The Telegraph adds some additional detail in this pursuit to the teleological Keynesian bottom:
The gross inexperience of the ECB is even being lamented by European financial analysts:The ECB agreed to start buying Greek, Portuguese, and Irish bonds in April to help buttress the EU's `shock and awe' package, known as the European Financial Stability Facility. Total purchases so far have been €47bn (£39bn).
It has focused its firepower on Greece, mopping up some €25bn of government bonds.

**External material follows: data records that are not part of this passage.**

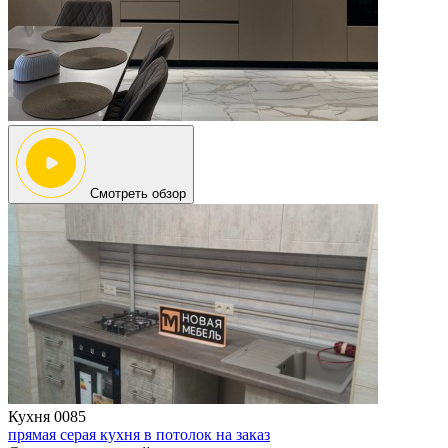
Смотреть обзор
Кухня 0085
прямая серая кухня в потолок на заказ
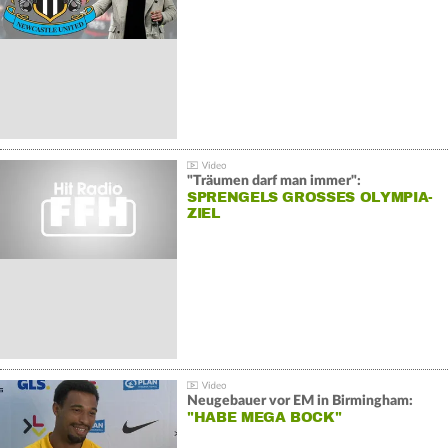
"Träumen darf man immer":
SPRENGELS GROSSES OLYMPIA-Z
IEL
Neugebauer vor EM in Birmingham:
"HABE MEGA BOCK"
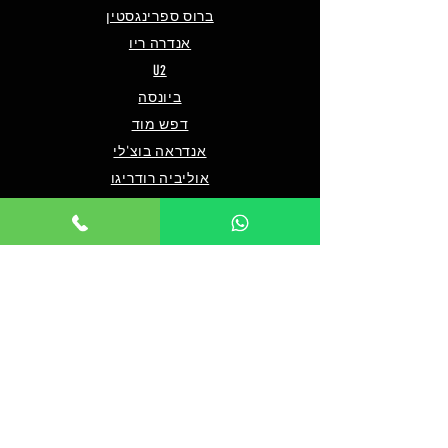
ברוס ספרינגסטין
אנדרה ריו
U2
ביונסה
דפש מוד
אנדראה בוצ'לי
אוליביה רודריגו
פו פייטרס
מארון 5
שאלות ותשובות
מי אנחנו/צרו קשר
תנאים כלליים לרכישה
מדיניות פרטיות
מדיניות נגישות
© 2024 by TICKET HOUSE
מחזות זמר בלונדון
מחזות זמר בניו יורק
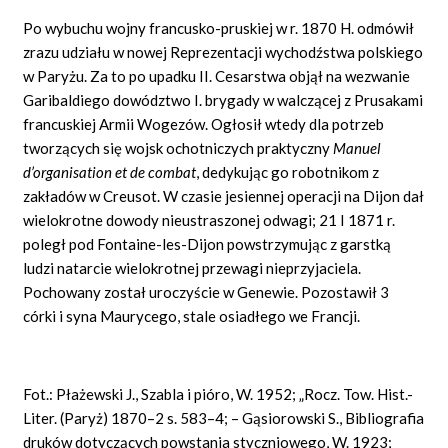
Po wybuchu wojny francusko-pruskiej w r. 1870 H. odmówił
zrazu udziału w nowej Reprezentacji wychodźstwa polskiego
w Paryżu. Za to po upadku II. Cesarstwa objął na wezwanie
Garibaldiego dowództwo I. brygady w walczącej z Prusakami
francuskiej Armii Wogezów. Ogłosił wtedy dla potrzeb
tworzących się wojsk ochotniczych praktyczny
Manuel
d’organisation et de combat
,
dedykując go robotnikom z
zakładów w Creusot. W czasie jesiennej operacji na Dijon dał
wielokrotne dowody nieustraszonej odwagi; 21 I 1871 r.
poległ pod Fontaine-les-Dijon powstrzymując z garstką
ludzi natarcie wielokrotnej przewagi nieprzyjaciela.
Pochowany został uroczyście w Genewie. Pozostawił 3
córki i syna Maurycego, stale osiadłego we Francji.
Fot.: Płażewski J., Szabla i pióro, W. 1952; „Rocz. Tow. Hist.-
Liter. (Paryż) 1870–2 s. 583–4; – Gąsiorowski S., Bibliografia
druków dotyczących powstania styczniowego, W. 1923;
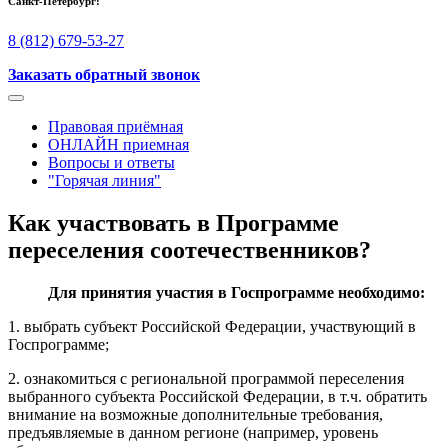
Санкт-Петербург:
8 (812) 679-53-27
Заказать обратный звонок
Правовая приёмная
ОНЛАЙН приемная
Вопросы и ответы
"Горячая линия"
Как участвовать в Программе
переселения соотечественников?
Для принятия участия в Госпрограмме необходимо:
1. выбрать субъект Российской Федерации, участвующий в
Госпрограмме;
2. ознакомиться с региональной программой переселения
выбранного субъекта Российской Федерации, в т.ч. обратить
внимание на возможные дополнительные требования,
предъявляемые в данном регионе (например, уровень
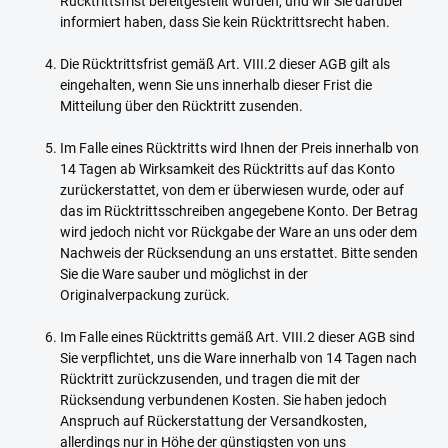
Rücktrittsfrist bereitgestellt wurden, und wir Sie darüber
informiert haben, dass Sie kein Rücktrittsrecht haben.
Die Rücktrittsfrist gemäß Art. VIII.2 dieser AGB gilt als
eingehalten, wenn Sie uns innerhalb dieser Frist die
Mitteilung über den Rücktritt zusenden.
Im Falle eines Rücktritts wird Ihnen der Preis innerhalb von
14 Tagen ab Wirksamkeit des Rücktritts auf das Konto
zurückerstattet, von dem er überwiesen wurde, oder auf
das im Rücktrittsschreiben angegebene Konto. Der Betrag
wird jedoch nicht vor Rückgabe der Ware an uns oder dem
Nachweis der Rücksendung an uns erstattet. Bitte senden
Sie die Ware sauber und möglichst in der
Originalverpackung zurück.
Im Falle eines Rücktritts gemäß Art. VIII.2 dieser AGB sind
Sie verpflichtet, uns die Ware innerhalb von 14 Tagen nach
Rücktritt zurückzusenden, und tragen die mit der
Rücksendung verbundenen Kosten. Sie haben jedoch
Anspruch auf Rückerstattung der Versandkosten,
allerdings nur in Höhe der günstigsten von uns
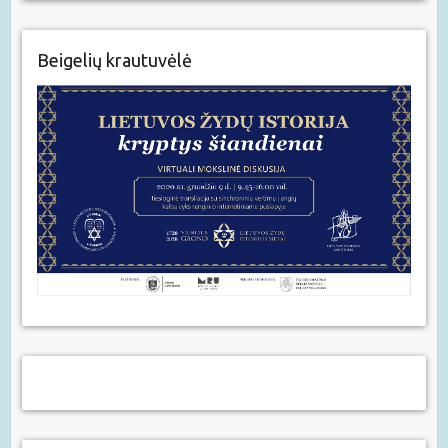
Beigelių krautuvėlė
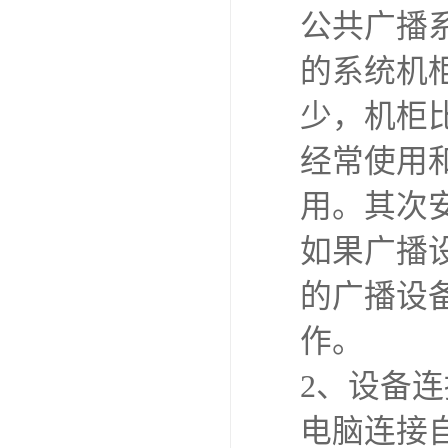
公共广播
的系统机
少，机柜
经常使用
用。其次
如果广播
的广播设备
作。
2、设备
电脑连接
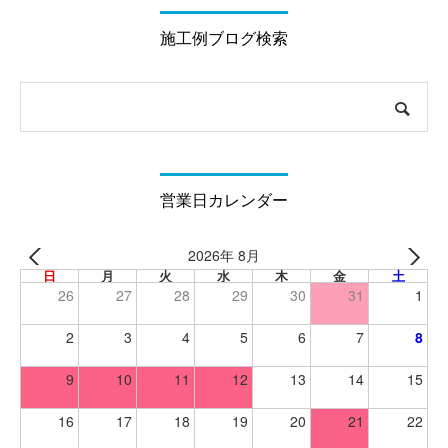
施工例ブログ検索
営業日カレンダー
2026年 8月
日
月
火
水
木
金
土
26
27
28
29
30
31
1
2
3
4
5
6
7
8
9
10
11
12
13
14
15
16
17
18
19
20
21
22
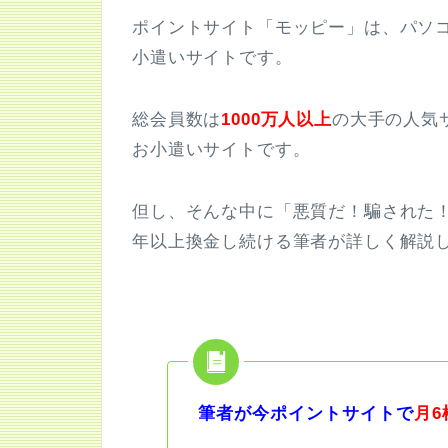
ポイントサイト「モッピー」は、パソ
小遣いサイトです。
総会員数は
10
00万人以上
の大手の人気
お小遣いサイトです。
但し、そんな中に「悪質だ！騙された
年以上換金し続ける筆者が詳しく解説
筆者が今ポイントサイトで
月6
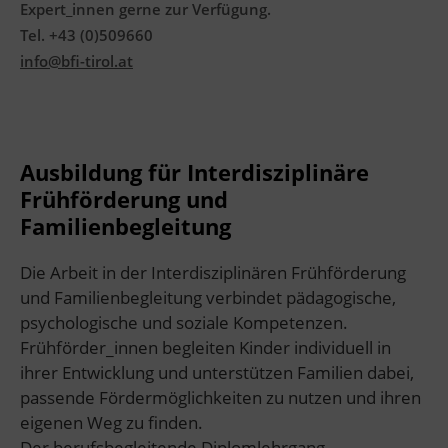
Expert_innen gerne zur Verfügung.
Tel. +43 (0)509660
info@bfi-tirol.at
Ausbildung für Interdisziplinäre
Frühförderung und
Familienbegleitung
Die Arbeit in der Interdisziplinären Frühförderung
und Familienbegleitung verbindet pädagogische,
psychologische und soziale Kompetenzen.
Frühförder_innen begleiten Kinder individuell in
ihrer Entwicklung und unterstützen Familien dabei,
passende Fördermöglichkeiten zu nutzen und ihren
eigenen Weg zu finden.
Der berufsbegleitende Diplomlehrgang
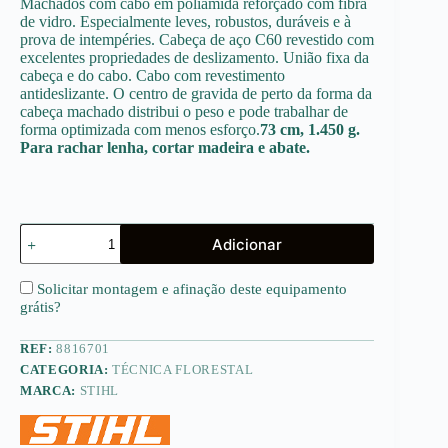
Machados com cabo em poliamida reforçado com fibra
de vidro. Especialmente leves, robustos, duráveis e à
prova de intempéries. Cabeça de aço C60 revestido com
excelentes propriedades de deslizamento. União fixa da
cabeça e do cabo. Cabo com revestimento
antideslizante. O centro de gravida de perto da forma da
cabeça machado distribui o peso e pode trabalhar de
forma optimizada com menos esforço.
73 cm, 1.450 g.
Para rachar lenha, cortar madeira e abate.
Quantidade
Adicionar
de
AX
15
Solicitar montagem e afinação deste equipamento
P
grátis
?
-
Machado
REF:
8816701
florestal
(Poliamida)
CATEGORIA:
TÉCNICA FLORESTAL
1450g
MARCA:
STIHL
/
72,5
cm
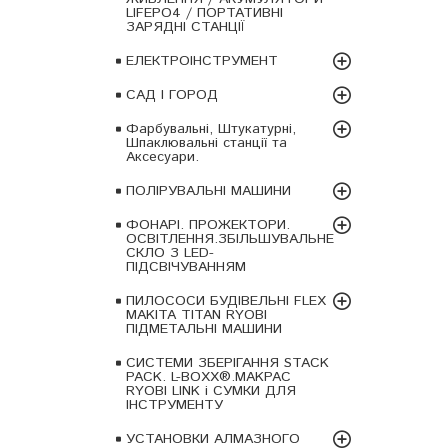
LIFEPO4 / ПОРТАТИВНІ
ЗАРЯДНІ СТАНЦІЇ
ЕЛЕКТРОІНСТРУМЕНТ
САД І ГОРОД
Фарбувальні, Штукатурні,
Шпаклювальні станції та
Аксесуари.
ПОЛІРУВАЛЬНІ МАШИНИ
ФОНАРІ. ПРОЖЕКТОРИ.
ОСВІТЛЕННЯ.ЗБІЛЬШУВАЛЬНЕ
СКЛО З LED-
ПІДСВІЧУВАННЯМ
ПИЛОСОСИ БУДІВЕЛЬНІ FLEX
MAKITA TITAN RYOBI
ПІДМЕТАЛЬНІ МАШИНИ
СИСТЕМИ ЗБЕРІГАННЯ STACK
PACK. L-BOXX®.MAKPAC
RYOBI LINK і СУМКИ ДЛЯ
ІНСТРУМЕНТУ
УСТАНОВКИ АЛМАЗНОГО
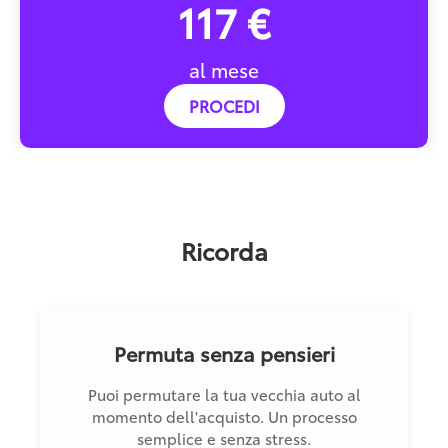
117 €
al mese
PROCEDI
Ricorda
Permuta senza pensieri
Puoi permutare la tua vecchia auto al
momento dell'acquisto. Un processo
semplice e senza stress.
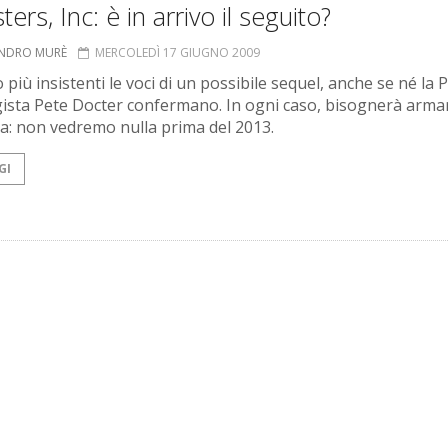
ers, Inc: è in arrivo il seguito?
ANDRO MURÈ
MERCOLEDÌ 17 GIUGNO 2009
 più insistenti le voci di un possibile sequel, anche se né la P
egista Pete Docter confermano. In ogni caso, bisognerà armar
a: non vedremo nulla prima del 2013.
GI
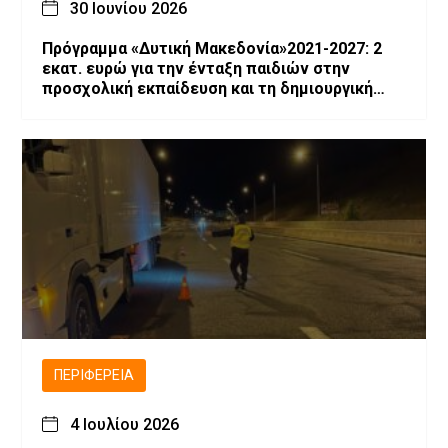
30 Ιουνίου 2026
Πρόγραμμα «Δυτική Μακεδονία»2021-2027: 2
εκατ. ευρώ για την ένταξη παιδιών στην
προσχολική εκπαίδευση και τη δημιουργική
απασχόληση
ΠΕΡΙΦΈΡΕΙΑ
4 Ιουλίου 2026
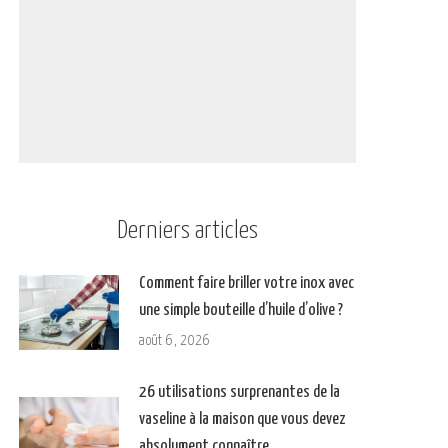
Derniers articles
Comment faire briller votre inox avec
une simple bouteille d’huile d’olive ?
août 6, 2026
26 utilisations surprenantes de la
vaseline à la maison que vous devez
absolument connaître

This has prevented a collapse of the Greek debt market but at the high political price of letting banks and funds dump their holdings onto the EU taxpayer.
ECB council member Jose Manuel Gonzalez-Paramo said it was "not entirely correct" to assume that the ECB was the sole buyer of the debt. "We will continue buying bonds until the situation has stabilized," he said.
The Bundesbank is reportedly irked that French banks have led the rush to the exits while German banks have stuck by a gentleman's agreement to keep their Greek assets. The ECB's council insists that it has "sterilized" all purchases, offering no net stimulus. In effect, the ECB has done little to offset severe fiscal tightening by some eurozone states, and as the M3 money supply contracts.
And for all those counting down the days to the Mayan TEOTWAWKI, the catalytic event may in fact emerge out of the old continent:Silvio Peruzzo from RBS said the auction does little to help Spanish banks and firms that have been frozen out the debt markets and face a funding crunch.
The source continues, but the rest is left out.